If there is any other path that leads to `if B goto e` (and therefore
`unsafe()`) without going through `if A goto e`, then a nospec will
still be needed there. However, this patch assumes this other path will
be explored separately and therefore be discovered by the verifier even
if the exploration discussed here stops at the nospec.
This patch furthermore has the unfortunate consequence that Spectre v1
mitigations now only support architectures which implement BPF_NOSPEC.
Before this commit, Spectre v1 mitigations prevented exploits by
rejecting the programs on all architectures. Because some JITs do not
implement BPF_NOSPEC, this patch therefore may regress unpriv BPF's
security to a limited extent:
* The regression is limited to systems vulnerable to Spectre v1, have
unprivileged BPF enabled, and do NOT emit insns for BPF_NOSPEC. The
latter is not the case for x86 64- and 32-bit, arm64, and powerpc
64-bit and they are therefore not affected by the regression.

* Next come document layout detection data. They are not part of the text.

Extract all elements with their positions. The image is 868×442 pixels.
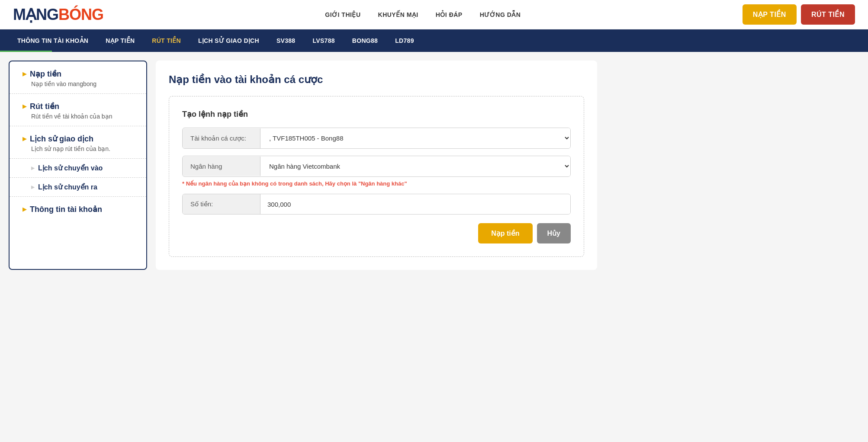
content-area: Nạp tiền vào tài khoản cá cược Tạo lệnh … [156, 61, 597, 270]
nav-huong-dan[interactable]: HƯỚNG DẪN [480, 11, 521, 18]
account-select[interactable]: , TVF185TH005 - Bong88 [260, 128, 570, 148]
amount-row: Số tiền: [182, 194, 571, 215]
navbar-rut-tien[interactable]: RÚT TIỀN [143, 29, 190, 52]
nav-hoi-dap[interactable]: HỎI ĐÁP [436, 11, 463, 18]
sidebar-lich-su-subtitle: Lịch sử nạp rút tiền của bạn. [23, 145, 136, 152]
header-buttons: NẠP TIỀN RÚT TIỀN [743, 4, 855, 25]
navbar-lich-su[interactable]: LỊCH SỬ GIAO DỊCH [190, 29, 268, 52]
navbar-sv388[interactable]: SV388 [268, 29, 304, 52]
sidebar-chuyen-ra-title: Lịch sử chuyển ra [31, 183, 136, 191]
form-actions: Nạp tiền Hủy [182, 223, 571, 243]
sidebar-lich-su-title: Lịch sử giao dịch [23, 134, 136, 144]
main-navbar: THÔNG TIN TÀI KHOẢN NẠP TIỀN RÚT TIỀN LỊ… [0, 29, 868, 52]
main-content: Nạp tiền Nạp tiền vào mangbong Rút tiền … [0, 52, 606, 279]
navbar-nap-tien[interactable]: NẠP TIỀN [97, 29, 143, 52]
header: MẠNGBÓNG GIỚI THIỆU KHUYẾN MẠI HỎI ĐÁP H… [0, 0, 868, 29]
sidebar-nap-tien-subtitle: Nạp tiền vào mangbong [23, 80, 136, 87]
sidebar-rut-tien-title: Rút tiền [23, 102, 136, 111]
sidebar-rut-tien-subtitle: Rút tiền về tài khoản của bạn [23, 113, 136, 120]
navbar-thong-tin[interactable]: THÔNG TIN TÀI KHOẢN [9, 29, 97, 52]
amount-label: Số tiền: [183, 194, 260, 214]
logo-bong: BÓNG [58, 6, 103, 24]
form-box: Tạo lệnh nạp tiền Tài khoản cá cược: , T… [169, 96, 584, 257]
page-title: Nạp tiền vào tài khoản cá cược [169, 74, 584, 86]
nap-tien-button[interactable]: NẠP TIỀN [743, 4, 797, 25]
sidebar-chuyen-ra[interactable]: Lịch sử chuyển ra [10, 178, 146, 197]
navbar-lvs788[interactable]: LVS788 [304, 29, 343, 52]
bank-row: Ngân hàng Ngân hàng Vietcombank [182, 156, 571, 177]
sidebar-nap-tien[interactable]: Nạp tiền Nạp tiền vào mangbong [10, 61, 146, 94]
bank-warning: * Nếu ngân hàng của bạn không có trong d… [182, 180, 571, 187]
sidebar-chuyen-vao[interactable]: Lịch sử chuyển vào [10, 159, 146, 178]
warning-text-main: * Nếu ngân hàng của bạn không có trong d… [182, 180, 358, 187]
account-label: Tài khoản cá cược: [183, 128, 260, 148]
sidebar: Nạp tiền Nạp tiền vào mangbong Rút tiền … [9, 61, 147, 270]
sidebar-thong-tin[interactable]: Thông tin tài khoản [10, 197, 146, 222]
logo: MẠNGBÓNG [13, 6, 103, 24]
navbar-ld789[interactable]: LD789 [386, 29, 423, 52]
nav-gioi-thieu[interactable]: GIỚI THIỆU [325, 11, 360, 18]
sidebar-rut-tien[interactable]: Rút tiền Rút tiền về tài khoản của bạn [10, 94, 146, 126]
sidebar-chuyen-vao-title: Lịch sử chuyển vào [31, 164, 136, 172]
nav-khuyen-mai[interactable]: KHUYẾN MẠI [378, 11, 418, 18]
sidebar-thong-tin-title: Thông tin tài khoản [23, 205, 136, 214]
logo-mang: MẠNG [13, 6, 58, 24]
sidebar-nap-tien-title: Nạp tiền [23, 69, 136, 79]
navbar-bong88[interactable]: BONG88 [344, 29, 386, 52]
form-section-title: Tạo lệnh nạp tiền [182, 109, 571, 119]
bank-select[interactable]: Ngân hàng Vietcombank [260, 156, 570, 176]
account-row: Tài khoản cá cược: , TVF185TH005 - Bong8… [182, 128, 571, 149]
cancel-button[interactable]: Hủy [537, 223, 571, 243]
amount-input[interactable] [260, 195, 570, 214]
sidebar-lich-su[interactable]: Lịch sử giao dịch Lịch sử nạp rút tiền c… [10, 126, 146, 159]
navbar-underline [0, 51, 52, 52]
header-nav: GIỚI THIỆU KHUYẾN MẠI HỎI ĐÁP HƯỚNG DẪN [325, 11, 521, 19]
rut-tien-button[interactable]: RÚT TIỀN [801, 4, 855, 25]
bank-label: Ngân hàng [183, 157, 260, 176]
warning-link: "Ngân hàng khác" [358, 180, 407, 187]
submit-button[interactable]: Nạp tiền [478, 223, 532, 243]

According to commit a6f6a95f2580 ("LoongArch, bpf: Fix jit to skip
speculation barrier opcode"), LoongArch is not vulnerable to Spectre
v1 and therefore also not affected by the regression.
* To the best of my knowledge this regression may therefore only affect
MIPS. This is deemed acceptable because unpriv BPF is still disabled
there by default. As stated in a previous commit, BPF_NOSPEC could be
implemented for MIPS based on GCC's speculation_barrier
implementation.
* It is unclear which other architectures (besides x86 64- and 32-bit,
ARM64, PowerPC 64-bit, LoongArch, and MIPS) supported by the kernel
are vulnerable to Spectre v1. Also, it is not clear if barriers are
available on these architectures. Implementing BPF_NOSPEC on these
architectures therefore is non-trivial. Searching GCC and the kernel
for speculation barrier implementations for these architectures
yielded no result.
* If any of those regressed systems is also vulnerable to Spectre v4,
the system was already vulnerable to Spectre v4 attacks based on
unpriv BPF before this patch and the impact is therefore further
limited.
As an alternative to regressing security, one could still reject
programs if the architecture does not emit BPF_NOSPEC (e.g., by removing
the empty BPF_NOSPEC-case from all JITs except for LoongArch where it
appears justified). However, this will cause rejections on these archs
that are likely unfounded in the vast majority of cases.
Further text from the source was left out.